Contrary to other biofactors, our bodies cannot store zinc in one organ. Most of it is found in the cells of many different kinds of tissue and organs. Our body depends on a regular supply through our diet. The daily recommended intake of zinc for healthy adults is 7-10 mg. Animal origin foods such as beef, oysters or cheese, in particular, have a lot of zinc. Plant-based foods contain less zinc – nonetheless the leaders oats and Brazil nuts still contain approx.4 mg of zinc for each 100 g. However, Zinc from vegetarian foods cannot be utilized as well as zinc from animal sources – the bioavailability of zinc is influenced by various dietary ingredients. Phytates, which are found in grains and legumes, inhibit the absorption of zinc in our body. Citric acid (found in various fruit varieties and citrus fruits), in turn, improves the availability of zinc found in natural quantities in vegetarian foods, thus boosting its absorption from the diet. Especially vegans and those with a one-sided diet should therefore pay attention to their zinc balance, not only if they are sick.

These are the tasks that vitamin D performs in your immune system

Vitamin D is indispensable not only for healthy bones, but also for having a strong immune system. In various processes, it activates our immune system, and performs key functions in controlling it. Through its modulating effect, vitamin D protects the body from misguided attacks perpetrated by its own immune system, thereby contributing to lower the risk for autoimmune diseases and chronic inflammation. If you suffer from vitamin D deficiency, your T cells and other antibodies are not sufficiently activated the germs in our blood and tissues are not detected very well and cannot be eliminated. When our vitamin D reservoir is slowly depleted at the end of the year, this weakens our immune system and we become more prone to get sick and catch the flu.

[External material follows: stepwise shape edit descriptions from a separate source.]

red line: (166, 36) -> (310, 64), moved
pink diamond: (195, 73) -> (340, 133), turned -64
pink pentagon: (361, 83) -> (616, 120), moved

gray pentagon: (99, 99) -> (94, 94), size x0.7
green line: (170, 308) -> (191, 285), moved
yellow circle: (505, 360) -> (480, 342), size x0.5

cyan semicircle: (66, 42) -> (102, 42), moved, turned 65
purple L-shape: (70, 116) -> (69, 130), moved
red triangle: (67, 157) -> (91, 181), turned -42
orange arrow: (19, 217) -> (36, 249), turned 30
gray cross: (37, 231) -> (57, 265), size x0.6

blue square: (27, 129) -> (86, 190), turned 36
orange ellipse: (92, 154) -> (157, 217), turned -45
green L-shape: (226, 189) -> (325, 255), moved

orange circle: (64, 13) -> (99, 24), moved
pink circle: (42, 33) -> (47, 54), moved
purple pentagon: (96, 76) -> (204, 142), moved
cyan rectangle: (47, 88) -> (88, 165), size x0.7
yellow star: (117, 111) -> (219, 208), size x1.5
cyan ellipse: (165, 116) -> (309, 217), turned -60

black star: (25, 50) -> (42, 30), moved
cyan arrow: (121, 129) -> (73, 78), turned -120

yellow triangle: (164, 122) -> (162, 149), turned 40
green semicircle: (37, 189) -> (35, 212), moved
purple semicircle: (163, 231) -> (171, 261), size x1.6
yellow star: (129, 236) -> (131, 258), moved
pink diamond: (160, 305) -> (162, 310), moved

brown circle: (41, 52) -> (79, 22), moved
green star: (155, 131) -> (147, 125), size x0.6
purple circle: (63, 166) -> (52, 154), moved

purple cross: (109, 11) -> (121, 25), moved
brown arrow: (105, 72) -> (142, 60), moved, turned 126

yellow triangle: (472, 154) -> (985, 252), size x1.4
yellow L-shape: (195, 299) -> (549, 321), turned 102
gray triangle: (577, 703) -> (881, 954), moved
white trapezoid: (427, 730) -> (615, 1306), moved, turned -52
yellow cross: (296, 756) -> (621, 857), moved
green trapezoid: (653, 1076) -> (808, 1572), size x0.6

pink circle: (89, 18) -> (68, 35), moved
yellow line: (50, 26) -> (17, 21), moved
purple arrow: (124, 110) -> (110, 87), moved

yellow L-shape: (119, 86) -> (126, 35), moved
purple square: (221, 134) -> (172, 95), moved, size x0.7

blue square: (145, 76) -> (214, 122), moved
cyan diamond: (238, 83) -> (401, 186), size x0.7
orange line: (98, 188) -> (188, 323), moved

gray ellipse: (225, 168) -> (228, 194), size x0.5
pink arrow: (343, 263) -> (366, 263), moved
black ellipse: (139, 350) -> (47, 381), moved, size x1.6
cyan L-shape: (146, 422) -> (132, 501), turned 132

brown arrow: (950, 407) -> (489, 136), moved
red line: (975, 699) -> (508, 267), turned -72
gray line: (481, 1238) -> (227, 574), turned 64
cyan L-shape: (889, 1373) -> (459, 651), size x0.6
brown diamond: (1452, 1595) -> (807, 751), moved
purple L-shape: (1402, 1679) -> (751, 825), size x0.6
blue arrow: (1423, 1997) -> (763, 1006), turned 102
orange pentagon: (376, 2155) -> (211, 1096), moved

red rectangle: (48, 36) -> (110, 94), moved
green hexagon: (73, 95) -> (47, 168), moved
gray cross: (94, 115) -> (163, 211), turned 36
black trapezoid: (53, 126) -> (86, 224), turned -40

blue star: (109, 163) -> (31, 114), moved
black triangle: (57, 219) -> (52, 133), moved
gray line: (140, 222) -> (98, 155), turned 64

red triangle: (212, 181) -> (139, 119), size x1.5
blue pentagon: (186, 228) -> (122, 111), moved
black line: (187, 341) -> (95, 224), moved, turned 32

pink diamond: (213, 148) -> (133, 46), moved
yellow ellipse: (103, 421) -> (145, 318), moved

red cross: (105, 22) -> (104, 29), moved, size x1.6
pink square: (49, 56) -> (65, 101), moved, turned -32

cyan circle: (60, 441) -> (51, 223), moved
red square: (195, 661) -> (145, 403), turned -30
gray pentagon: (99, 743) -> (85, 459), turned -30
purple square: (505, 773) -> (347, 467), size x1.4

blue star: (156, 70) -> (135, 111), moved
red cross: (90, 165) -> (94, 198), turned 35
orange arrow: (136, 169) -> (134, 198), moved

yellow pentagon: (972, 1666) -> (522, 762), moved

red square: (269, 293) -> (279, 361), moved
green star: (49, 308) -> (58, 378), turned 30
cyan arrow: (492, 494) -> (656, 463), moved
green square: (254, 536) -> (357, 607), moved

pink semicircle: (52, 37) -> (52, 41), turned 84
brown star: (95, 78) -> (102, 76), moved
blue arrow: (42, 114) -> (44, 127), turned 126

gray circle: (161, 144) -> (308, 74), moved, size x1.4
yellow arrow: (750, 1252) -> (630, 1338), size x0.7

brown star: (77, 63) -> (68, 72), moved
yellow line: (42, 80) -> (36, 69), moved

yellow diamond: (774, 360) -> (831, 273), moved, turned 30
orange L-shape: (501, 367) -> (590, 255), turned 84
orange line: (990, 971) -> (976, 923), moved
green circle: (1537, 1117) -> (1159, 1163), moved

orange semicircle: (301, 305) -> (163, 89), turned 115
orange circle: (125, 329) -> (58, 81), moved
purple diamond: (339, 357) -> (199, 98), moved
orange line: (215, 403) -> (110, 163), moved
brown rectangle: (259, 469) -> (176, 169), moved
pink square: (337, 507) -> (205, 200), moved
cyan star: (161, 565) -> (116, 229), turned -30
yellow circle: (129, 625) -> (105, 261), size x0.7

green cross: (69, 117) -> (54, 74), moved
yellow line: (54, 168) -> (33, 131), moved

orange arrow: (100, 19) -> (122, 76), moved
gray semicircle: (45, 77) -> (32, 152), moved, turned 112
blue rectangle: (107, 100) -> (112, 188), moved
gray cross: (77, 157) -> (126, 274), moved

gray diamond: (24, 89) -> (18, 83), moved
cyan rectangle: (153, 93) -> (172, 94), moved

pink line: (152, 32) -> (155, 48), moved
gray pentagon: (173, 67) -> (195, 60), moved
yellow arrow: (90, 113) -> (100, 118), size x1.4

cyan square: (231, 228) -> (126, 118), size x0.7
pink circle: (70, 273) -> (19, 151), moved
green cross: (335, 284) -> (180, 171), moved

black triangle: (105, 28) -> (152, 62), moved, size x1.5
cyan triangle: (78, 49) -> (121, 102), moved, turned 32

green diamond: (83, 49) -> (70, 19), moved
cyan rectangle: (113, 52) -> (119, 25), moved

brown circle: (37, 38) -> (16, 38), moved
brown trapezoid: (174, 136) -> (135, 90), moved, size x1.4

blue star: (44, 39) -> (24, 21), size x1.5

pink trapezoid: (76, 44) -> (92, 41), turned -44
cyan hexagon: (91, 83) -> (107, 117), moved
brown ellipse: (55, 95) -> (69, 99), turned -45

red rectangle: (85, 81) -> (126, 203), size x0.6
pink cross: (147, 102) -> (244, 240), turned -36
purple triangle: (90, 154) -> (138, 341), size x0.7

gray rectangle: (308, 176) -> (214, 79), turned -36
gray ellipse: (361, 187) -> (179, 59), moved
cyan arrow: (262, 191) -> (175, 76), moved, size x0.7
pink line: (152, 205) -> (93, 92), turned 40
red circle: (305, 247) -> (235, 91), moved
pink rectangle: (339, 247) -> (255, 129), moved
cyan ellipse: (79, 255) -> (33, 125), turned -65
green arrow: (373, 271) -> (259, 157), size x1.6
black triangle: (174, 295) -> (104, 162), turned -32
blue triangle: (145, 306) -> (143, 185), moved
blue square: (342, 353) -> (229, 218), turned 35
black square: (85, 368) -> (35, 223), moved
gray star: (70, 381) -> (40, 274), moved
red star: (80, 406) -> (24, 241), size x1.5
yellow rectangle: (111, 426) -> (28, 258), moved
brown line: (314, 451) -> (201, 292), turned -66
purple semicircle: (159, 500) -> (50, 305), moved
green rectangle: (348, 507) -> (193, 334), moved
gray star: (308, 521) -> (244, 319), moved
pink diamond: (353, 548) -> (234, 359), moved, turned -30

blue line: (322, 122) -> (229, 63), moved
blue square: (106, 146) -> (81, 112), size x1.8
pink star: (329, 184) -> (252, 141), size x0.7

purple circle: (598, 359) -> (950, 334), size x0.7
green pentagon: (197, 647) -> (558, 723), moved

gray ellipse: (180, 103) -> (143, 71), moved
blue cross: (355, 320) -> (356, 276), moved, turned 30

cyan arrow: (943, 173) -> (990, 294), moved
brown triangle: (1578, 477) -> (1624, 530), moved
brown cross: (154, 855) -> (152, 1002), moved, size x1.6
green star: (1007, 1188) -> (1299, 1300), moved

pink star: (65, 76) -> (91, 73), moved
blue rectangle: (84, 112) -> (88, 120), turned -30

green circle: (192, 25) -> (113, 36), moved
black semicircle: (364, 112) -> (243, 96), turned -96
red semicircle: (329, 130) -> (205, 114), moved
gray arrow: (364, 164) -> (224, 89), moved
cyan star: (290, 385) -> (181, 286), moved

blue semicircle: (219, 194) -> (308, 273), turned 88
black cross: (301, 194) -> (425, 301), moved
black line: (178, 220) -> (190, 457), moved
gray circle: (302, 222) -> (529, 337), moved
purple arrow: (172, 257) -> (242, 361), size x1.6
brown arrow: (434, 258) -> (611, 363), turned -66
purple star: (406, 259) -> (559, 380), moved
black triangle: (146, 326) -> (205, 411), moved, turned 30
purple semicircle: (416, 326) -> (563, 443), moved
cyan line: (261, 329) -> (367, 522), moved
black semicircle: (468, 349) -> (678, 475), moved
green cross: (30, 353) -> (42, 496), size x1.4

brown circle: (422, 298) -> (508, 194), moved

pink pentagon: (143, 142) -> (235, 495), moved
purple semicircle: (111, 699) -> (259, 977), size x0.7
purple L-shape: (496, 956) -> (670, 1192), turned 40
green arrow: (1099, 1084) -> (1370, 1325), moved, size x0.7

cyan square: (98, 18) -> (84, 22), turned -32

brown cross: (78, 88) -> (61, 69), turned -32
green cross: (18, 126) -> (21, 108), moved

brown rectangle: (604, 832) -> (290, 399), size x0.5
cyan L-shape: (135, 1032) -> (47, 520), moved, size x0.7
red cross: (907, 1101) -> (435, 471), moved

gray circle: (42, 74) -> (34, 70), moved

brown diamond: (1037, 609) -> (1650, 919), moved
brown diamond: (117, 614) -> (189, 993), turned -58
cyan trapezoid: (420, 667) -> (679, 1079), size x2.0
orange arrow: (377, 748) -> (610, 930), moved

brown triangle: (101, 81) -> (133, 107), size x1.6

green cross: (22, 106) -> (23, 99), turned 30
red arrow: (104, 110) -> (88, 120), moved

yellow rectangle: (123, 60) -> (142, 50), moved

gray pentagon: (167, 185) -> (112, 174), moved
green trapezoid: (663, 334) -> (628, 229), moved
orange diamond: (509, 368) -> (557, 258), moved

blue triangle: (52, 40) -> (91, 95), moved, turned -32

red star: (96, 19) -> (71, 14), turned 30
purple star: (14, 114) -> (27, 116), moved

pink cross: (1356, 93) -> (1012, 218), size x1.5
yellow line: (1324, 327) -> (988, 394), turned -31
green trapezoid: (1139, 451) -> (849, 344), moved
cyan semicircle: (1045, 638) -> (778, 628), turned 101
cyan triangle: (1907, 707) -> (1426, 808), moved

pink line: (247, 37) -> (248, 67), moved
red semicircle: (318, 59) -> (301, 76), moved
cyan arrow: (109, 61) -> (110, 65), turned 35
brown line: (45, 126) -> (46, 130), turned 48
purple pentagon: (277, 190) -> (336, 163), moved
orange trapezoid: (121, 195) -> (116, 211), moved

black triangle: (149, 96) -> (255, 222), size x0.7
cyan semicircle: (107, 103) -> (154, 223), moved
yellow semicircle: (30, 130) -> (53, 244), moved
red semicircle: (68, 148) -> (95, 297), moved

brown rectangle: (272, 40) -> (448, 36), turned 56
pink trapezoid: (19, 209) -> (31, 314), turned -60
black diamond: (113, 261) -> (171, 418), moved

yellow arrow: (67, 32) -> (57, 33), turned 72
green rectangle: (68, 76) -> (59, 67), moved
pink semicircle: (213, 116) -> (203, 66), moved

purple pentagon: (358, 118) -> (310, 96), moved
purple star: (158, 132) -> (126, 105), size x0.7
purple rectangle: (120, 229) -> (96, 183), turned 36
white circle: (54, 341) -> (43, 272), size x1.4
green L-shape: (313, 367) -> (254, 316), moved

Vitamin D: Refueling with sun to strengthen the immune system

Vitamin D is one of the rare biofactors that we can produce and store ourselves. For this reason, vitamin D is strictly speaking no vitamin, but a hormone. It is also known as the sun hormone – because its precursor is made from cholesterol in our skin through the action of sunlight (or UV-B radiation, to be more precise). After transformation in the liver, it can be stored in our fatty tissue for the darker winter months. When it is needed by the immune system, it is activated through the kidneys and is then involved in the normal functioning of the immune system. However, various protective barriers (e.g. clouds in the sky or clothes on our body) can prevent enough UV-B radiation from reaching our skin to trigger vitamin D synthesis. Sunscreen protects us very good that UV-B is blocked. Moreover, in the winter months solar radiation is very weak for a few months, that UV-B radiation in northern latitudes no longer reaches the Earth. Thus, our own vitamin D production virtually ceases between autumn and spring. Luckily, vitamin D3 can be absorbed through certain foods – albeit in small quantities – like fatty fish (e.g. herring or salmon), fish oil, cod liver oil, and eggs. 

Therefore, especially in the cool and cloudy winter months, think about a balanced diet and sufficient supply of the vital biofactors vitamin D3, zinc, and vitamin C – your immune system will reward you!